Label-free high-throughput digital holographic microscopy is a novel imaging technique developed to aid clinicians and pathologists in their diagnostics of various diseases. It requires little sample preparation, is automated and allows in-vivo diagnostics of a large amount of living cells and live tissue in a very short amount of time. But as the technique is label-free i.e., the cells are not immunohistochemically stained, and the cells are still alive during the measurement, suspended in motion in a fluidic channel, their appearance differs from those in medical textbooks. No ground truth labels exist, and a lot of the morphological features pathologists normally search for are not available. The analysis of this new type of high-dimensional data is where the idea of applying machine learning and concepts from signal processing comes into play.
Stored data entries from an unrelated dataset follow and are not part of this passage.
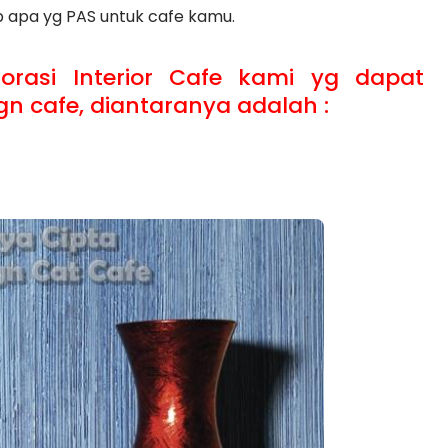
apa yg PAS untuk cafe kamu.
orasi Interior Cafe kami yg dapat
ign cafe, diantaranya adalah :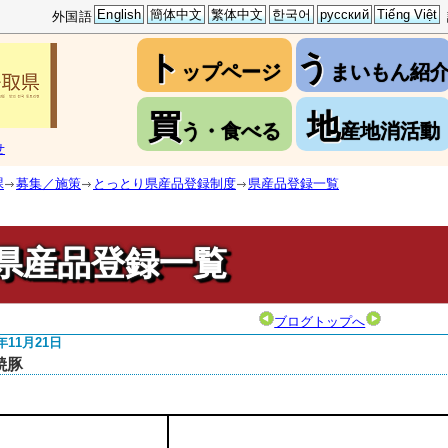
English
簡体中文
繁体中文
한국어
русский
Tiếng Việt
外国語
ト
う
ップページ
まいもん紹
買
地
う・食べる
産地消活動
せ
課
募集／施策
とっとり県産品登録制度
県産品登録一覧
県産品登録一覧
ブログトップへ
5年11月21日
焼豚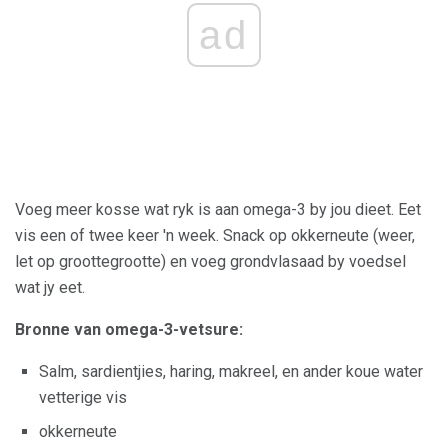
ad
Voeg meer kosse wat ryk is aan omega-3 by jou dieet. Eet
vis een of twee keer 'n week. Snack op okkerneute (weer,
let op groottegrootte) en voeg grondvlasaad by voedsel
wat jy eet.
Bronne van omega-3-vetsure:
Salm, sardientjies, haring, makreel, en ander koue water
vetterige vis
okkerneute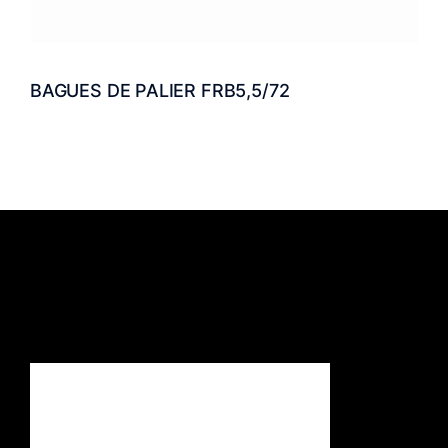
BAGUES DE PALIER FRB5,5/72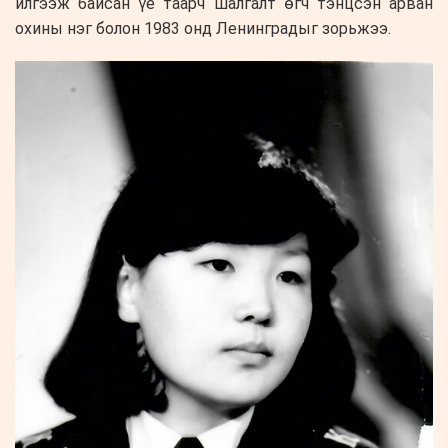
илгээж байсан үе таарч шалгалт өгч тэнцсэн арван
охины нэг болон 1983 онд Ленинградыг зорьжээ.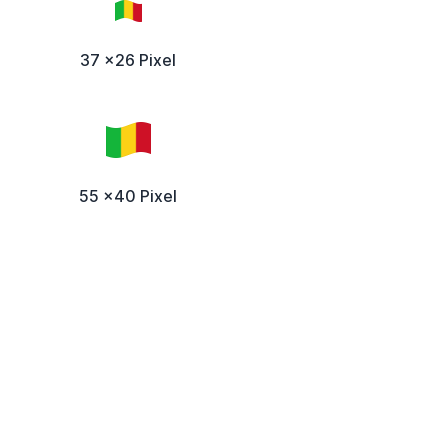
37 x26 Pixel
55 x40 Pixel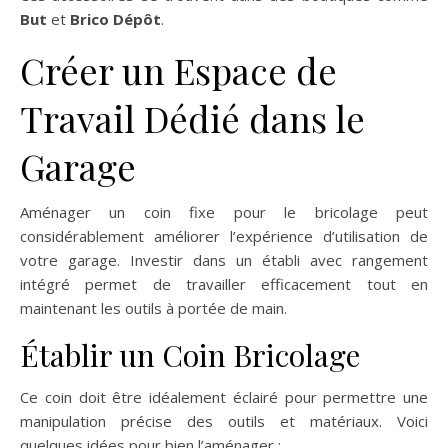
But
et
Brico Dépôt
.
Créer un Espace de
Travail Dédié dans le
Garage
Aménager un coin fixe pour le bricolage peut
considérablement améliorer l’expérience d’utilisation de
votre garage. Investir dans un établi avec rangement
intégré permet de travailler efficacement tout en
maintenant les outils à portée de main.
Établir un Coin Bricolage
Ce coin doit être idéalement éclairé pour permettre une
manipulation précise des outils et matériaux. Voici
quelques idées pour bien l’aménager :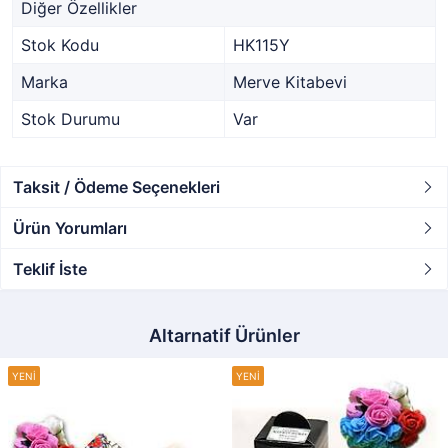
Diğer Özellikler
Stok Kodu
HK115Y
Marka
Merve Kitabevi
Stok Durumu
Var
Taksit / Ödeme Seçenekleri
Ürün Yorumları
Teklif İste
Altarnatif Ürünler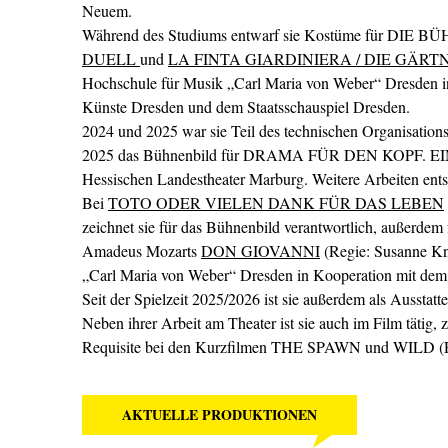
Neuem.
Während des Studiums entwarf sie Kostüme für DIE BÜH
DUELL
und
LA FINTA GIARDINIERA / DIE GÄRT
Hochschule für Musik „Carl Maria von Weber“ Dresden i
Künste Dresden und dem Staatsschauspiel Dresden.
2024 und 2025 war sie Teil des technischen Organisation
2025 das Bühnenbild für DRAMA FÜR DEN KOPF. EIN
Hessischen Landestheater Marburg. Weitere Arbeiten entst
Bei
TOTO ODER VIELEN DANK FÜR DAS LEBEN
zeichnet sie für das Bühnenbild verantwortlich, außerde
Amadeus Mozarts
DON GIOVANNI
(Regie: Susanne Kn
„Carl Maria von Weber“ Dresden in Kooperation mit dem 
Seit der Spielzeit 2025/2026 ist sie außerdem als Ausstatt
Neben ihrer Arbeit am Theater ist sie auch im Film tätig,
Requisite bei den Kurzfilmen THE SPAWN und WILD (Reg
AKTUELLE PRODUKTIONEN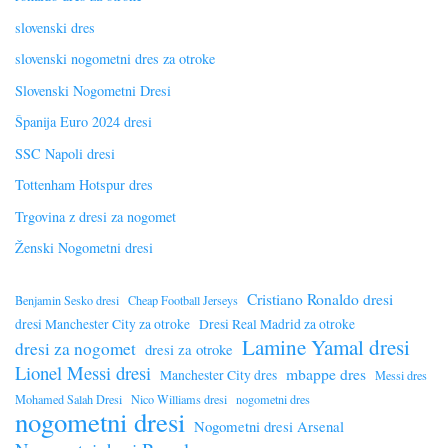
slovenski dres
slovenski nogometni dres za otroke
Slovenski Nogometni Dresi
Španija Euro 2024 dresi
SSC Napoli dresi
Tottenham Hotspur dres
Trgovina z dresi za nogomet
Ženski Nogometni dresi
Cristiano Ronaldo dresi
Benjamin Sesko dresi
Cheap Football Jerseys
dresi Manchester City za otroke
Dresi Real Madrid za otroke
Lamine Yamal dresi
dresi za nogomet
dresi za otroke
Lionel Messi dresi
mbappe dres
Manchester City dres
Messi dres
Mohamed Salah Dresi
Nico Williams dresi
nogometni dres
nogometni dresi
Nogometni dresi Arsenal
In the field of single cell image analysis, promising results have been shown already by using basic feature extraction methods on microscopic images and then using the extracted features for cell classification to diagnose various types of diseases.

Our research will focus on developing methods exploiting the whole potential of the new type of data, instead of a limited set of features. The idea is to approach the problem from the perspective of statistical pattern recognition and to train deep neural networks to estimate the underlying distributions of the data.

One area, we will explore to this end, are generative models. Generative models offer a way to estimate the unknown distribution of natural data by learning to generate data which largely resembles the original samples. A generative model, if training is successful, learns an estimate of the true distribution of a dataset, and inherently can generate new and realistic, but so far unseen samples. Generative models can be trained in an unsupervised manner, they do not necessarily require labeling.

Once an estimate of the true data distribution of the data can be found, it can then be used to identify abnormalities in the samples, identify commonalities between samples or single cells, allow the classification of unlabeled cells and search for new diagnostic markers to aid the diagnostic process.